Breaking words down’ used as a strategy

‘Breaking words down’ used as a strategy

It is also worth noting that we did not have the opportunity to carry on with mindfulness activities during lock down, and this might also have been a contributing factor to a dip in achievement.

However, we were able to see that those learners who carried on using the spelling strategies we used together in class during lock down still continued to make progress. Learner S for example has found ‘breaking words down’ a very useful strategy and has been enthused by the impact it has had on her progress.

Those learners who did not use the strategies made less progress and the progress was not secure, so they were unable to reproduce the words independently in a freer piece of writing as we can see in Learner Y’s case study.

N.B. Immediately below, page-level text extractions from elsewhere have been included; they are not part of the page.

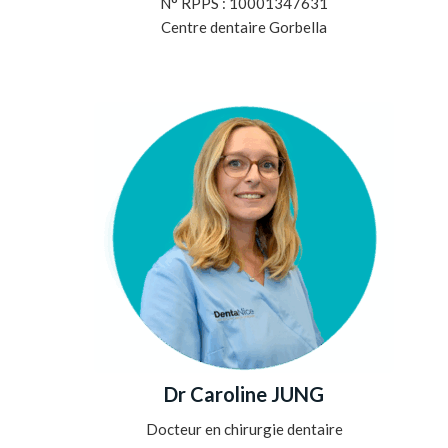
N° RPPS : 10001347631
Centre dentaire Gorbella
Dr Caroline JUNG
Docteur en chirurgie dentaire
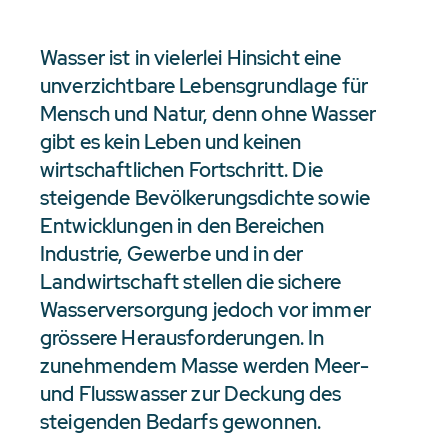
Wasser ist in vielerlei Hinsicht eine
unverzichtbare Lebensgrundlage für
Mensch und Natur, denn ohne Wasser
gibt es kein Leben und keinen
wirtschaftlichen Fortschritt. Die
steigende Bevölkerungsdichte sowie
Entwicklungen in den Bereichen
Industrie, Gewerbe und in der
Landwirtschaft stellen die sichere
Wasserversorgung jedoch vor immer
grössere Herausforderungen. In
zunehmendem Masse werden Meer-
und Flusswasser zur Deckung des
steigenden Bedarfs gewonnen.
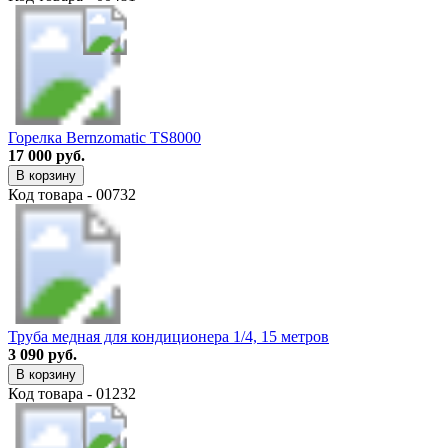
Горелка Bernzomatic TS8000
17 000 руб.
В корзину
Код товара - 00732
Труба медная для кондиционера 1/4, 15 метров
3 090 руб.
В корзину
Код товара - 01232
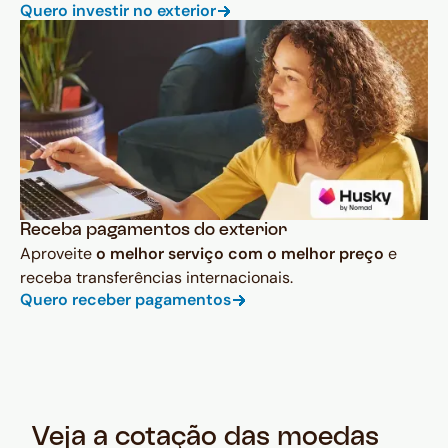
Quero investir no exterior
Receba pagamentos do exterior
Aproveite
o melhor serviço com o melhor preço
e
receba transferências internacionais.
Quero receber pagamentos
Veja a cotação das moedas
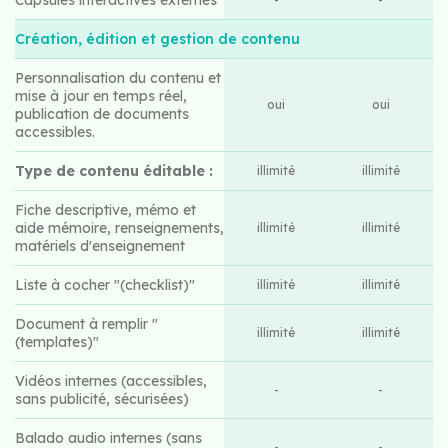
Création, édition et gestion de contenu
Personnalisation du contenu et
mise à jour en temps réel,
oui
oui
publication de documents
accessibles.
Type de contenu éditable :
illimité
illimité
Fiche descriptive, mémo et
aide mémoire, renseignements,
illimité
illimité
matériels d'enseignement
Liste à cocher "(checklist)"
illimité
illimité
Document à remplir "
illimité
illimité
(templates)"
Vidéos internes (accessibles,
-
-
sans publicité, sécurisées)
Balado audio internes (sans
-
-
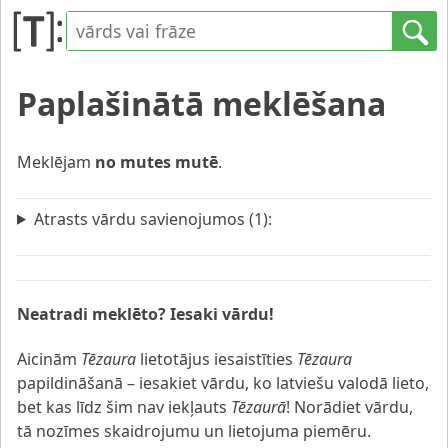
Paplašinātā meklēšana
Meklējam
no mutes mutē
.
Atrasts vārdu savienojumos (1):
Neatradi meklēto? Iesaki vārdu!
Aicinām
Tēzaura
lietotājus iesaistīties
Tēzaura
papildināšanā – iesakiet vārdu, ko latviešu valodā lieto,
bet kas līdz šim nav iekļauts
Tēzaurā
! Norādiet vārdu,
tā nozīmes skaidrojumu un lietojuma piemēru.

Attendance was 91% for term 1 (face to face) and 86% for term 2 (online) and this is also a possible contributing factor to the dip in achievement.

Learning from this project

Although the project took place in extremely challenging circumstances, and it may not be possible to say definitively what the impact of the lockdown was on the work we were doing, we are still comfortable with the following conclusions.

We can say that using a consistent and focused approach to learning vocabulary with built-in practice activities allows the learner the best chance to transfer the item from their short term to their long-term memory. Most approaches seemed to be successful, but learner buy in by way of them choosing the vocabulary items was really important. When that happens, the item can be retrieved even several months after learning. On the other hand, without focus and consistency, this does not seem to happen as easily, and learners are not as secure in their learning. It is interesting to note that ‘look say cover write check’ was found to be effective in the mechanics of writing the words, but not so much in the retrieval of the vocabulary item, so using it plus an approach focussed on meaning and context is more successful in helping the students to really know a word.

We also found that we had the best results when we were face to face with learners. We cannot say for certain, but it seems that the work we were doing on mindfulness allowed the learners to approach their learning in a more positive and relaxed frame of mind, which seemed to be better for learning to take place.

This is corroborated by feedback from learners who told us that being in class focused their attention more and that they found learning vocabulary more difficult “when I think of a lot of thing” and “when we don’t use it much in class”. They also felt that the chance to “…practise in my class with my friends” was a key advantage of face-to-face sessions. With this in mind, we will be looking at how we can replicate the opportunity to explore the meaning and use of new words more collaboratively if we continue with a more blended offer.

Asking learners to reflect on their own learning experiences before asking them to choose a strategy to help them remember vocabulary more successfully proved effective in many cases with some learners like Learner S getting a great deal out of the experiment. Raising the learners’ own awareness of how they learn, introducing them to strategies that might help them to move items into their long-term memory and then asking them to reflect on what worked well for them, reinforced the importance of learners taking more responsibility for their learning, in line with other college initiatives.

Finally, we learnt that no one is ever too old or has been teaching too long to try new things. Some of us felt a little ridiculous when we started introducing mindfulness activities into class, but the positive response we had quickly overcame any feelings of embarrassment, and we fully embraced the approach.